In this interview with Dr. Patricia Houser, Dr. Katharine Wilkinson discusses the unique organization of the Climate Wayfinding book--with its strategic juxtaposition of inspirational essays, poetry, music and reflective passages. This “quilt of components” says Wilkinson, was honed in a series of workshops designed to help people find meaningful and impactful roles as climate leaders/workers.

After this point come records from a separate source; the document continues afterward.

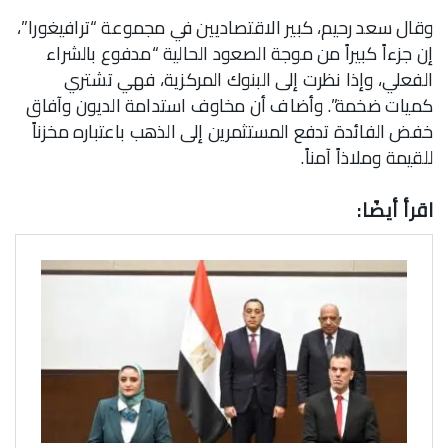
وقال سعد رحيم، كبير الاقتصاديين في مجموعة “ترافيغورا”،
إن جزءاً كبيراً من موجة الصعود الحالية “مدفوع بالشراء
الفعلي، وإذا نظرت إلى البنوك المركزية، فهي تشتري
كميات ضخمة”. وأضاف أن مخاوف استدامة الديون وآفاق
خفض الفائدة تدفع المستثمرين إلى الذهب باعتباره مخزناً
للقيمة وملاذاً آمناً.
اقرأ أيضًا:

Selected subtopics and excerpts of the conversation can be found at the following timestamps:
0:04 mins. The podcast opens with the author explaining that people today are confronting a world where the earth’s features no longer resembles what is on a map—we are literally “map-less.” [Background instrumental music: folk_acoustic from Pixabay]
3:04 “Most books talk to you. These pages hope to walk with you.”
4:18 The Author explains, when she is asked “What can I do?” about the climate crisis, she feels that the answer is really, “something of a Russian doll:”
Wilkinson: We ask, what can I do? But sitting within that question are often other bigger wonderings about what it means to be alive at this time, what it means to contribute, where we belong, how are we going to cope?
5:12 Wilkinson: This is an unusual book in the sense that it grew out of this experiential learning and leadership development program and then found its way onto the page.
6:41 Explaining who the book is written for and who is it designed to help
10:41 How the reflective passages and invitations to meditate in this book help people prepare for climate work
15:08 The power of community building as part of a preparation for climate work, has its parallels in history.
17:15 The challenge of better engaging the 89% of people around the world who would like to see more climate action.
24:40 The website climatewayfinding.earth offers audio versions of specially designed meditations printed in the book.
26:45 Features of the website linked to the book.
30:00 Wilkinson: What I hope is that readers, that reading groups, that people who come through the program, they feel at the end of it more equipped for the ongoing work of orientation and navigation and finding our next steps.
Patricia Houser PhD, AICP is a former professor of geography and urban planning. Based in coastal Connecticut, she now writes and conducts public outreach on environmental issues.